We often talk about Zero Waste in terms of recycling. It is something that is frequently brought up, even in our industry. The difficulty is that people conflate things like industrial plastic recycling with eliminating all such plastic waste. But that is not what Zero Waste is really about.
If your knowledge of the Zero Waste movement is limited, here are five important things you need to know:
1. The Definition of Zero Waste
The Zero Waste International Alliance (ZWIA) was established in 2002 to create and implement standards designed to guide the global Zero Waste movement. Their original definition of ‘Zero Waste’ has evolved over time. Its most recently updated definition is as follows:
“The conservation of all resources by means of responsible production, consumption, reuse, and recovery of products, packaging, and materials without burning and with no discharges to land, water, or air that threaten the environment or human health”.
As you can see, nowhere in the definition does the ZWIA mention eliminating 100% of the waste humanity produces. More on that in a minute. Rather, their fundamental purpose is to eliminate waste that threatens the environment or human health. That makes a difference.
2. Recycling Is a Big Part of It
As you might expect, recycling is a big part of the Zero Waste philosophy. So are reusing and repurposing. The thinking is that we can reduce waste by recycling, reusing, and repurposing as much as possible. If we can successfully stretch everything we produce as far as its limits will allow, we will ultimately produce less in the long run.
3. Systemic Changes Are Required
In order to advance the Zero Waste Concept as far as it will go, systemic changes are needed in how we produce things. For the record, this is something we have been talking about for quite a while at Seraphim Plastics. If we change the way we manufacture and utilize all sorts of plastics, including industrial plastics, we will ultimately be more successful at recycling them. This will help reduce plastic waste.

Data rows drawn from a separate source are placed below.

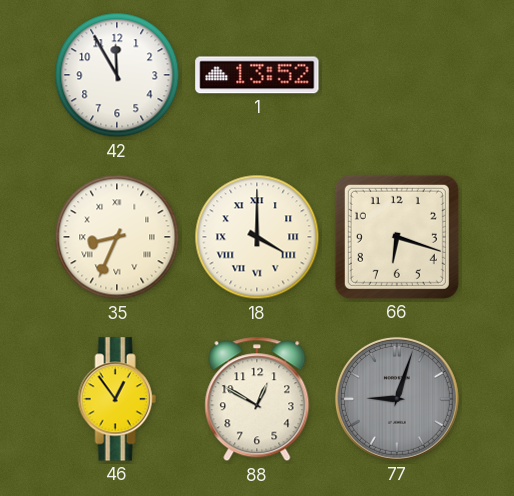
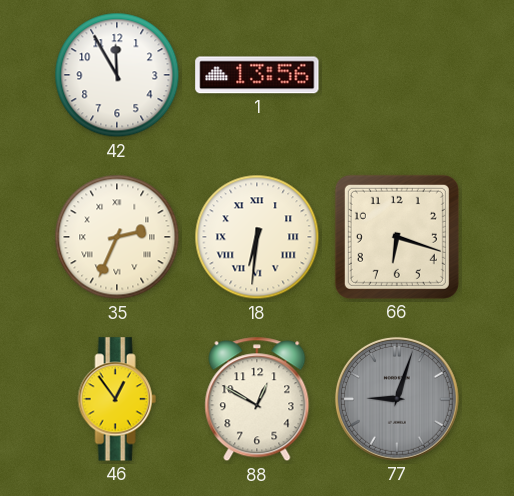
1: 13:52 -> 13:56
35: 8:34 -> 2:34
18: 4:00 -> 6:31
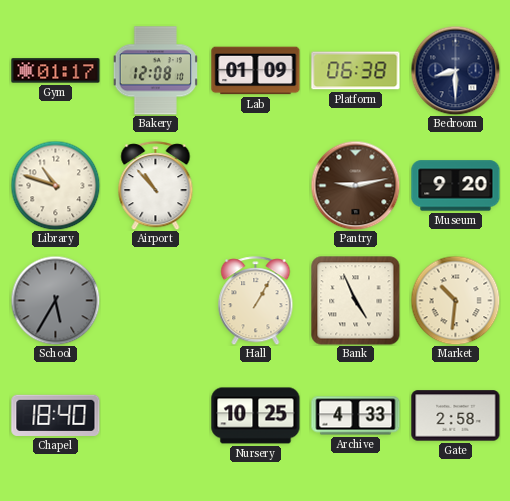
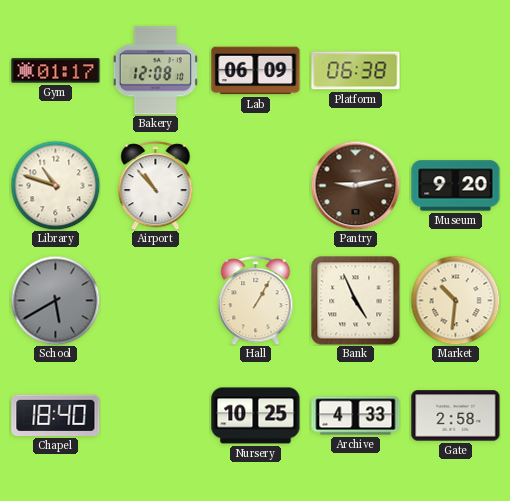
Lab: 01:09 -> 06:09
Bedroom: 8:30 -> none
School: 5:35 -> 5:40
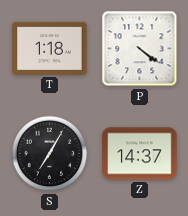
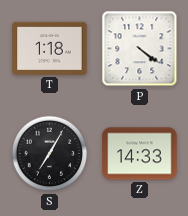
Z: 14:37 -> 14:33
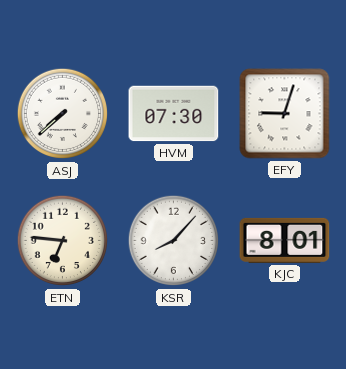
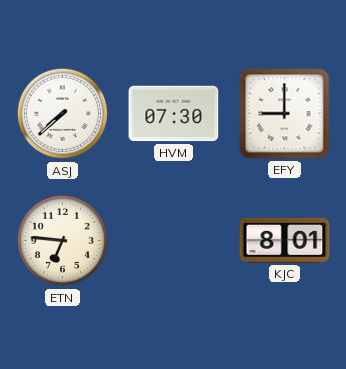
EFY: 9:03 -> 9:00
KSR: 8:07 -> none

4. Clean Manufacturing Is Needed
The Zero Waste movement relies on changes in manufacturing to help achieve its goals. Simply put, the world needs to adopt clean manufacturing. This may be the hardest step of all. Clean manufacturing is manufacturing that does not produce toxic emissions or waste products that threaten water, land, or air. Likewise, what ultimately comes off the production line is safe, environmentally friendly, and sustainable.
5. It Cannot Eliminate All Waste
Despite Zero Waste’s lofty goals, the most important thing to know is that it cannot eliminate all waste. The laws of both physics and nature dictate as much. As long as there are living creatures on the Earth, waste will be produced. It cannot be helped.
Is this to say that Zero Waste is too lofty a goal to pursue? Absolutely not. We should still do everything we can to reduce the amount of waste we produce. Waste is, by definition, unnecessarily wasteful. The world cannot go wrong by producing less of it.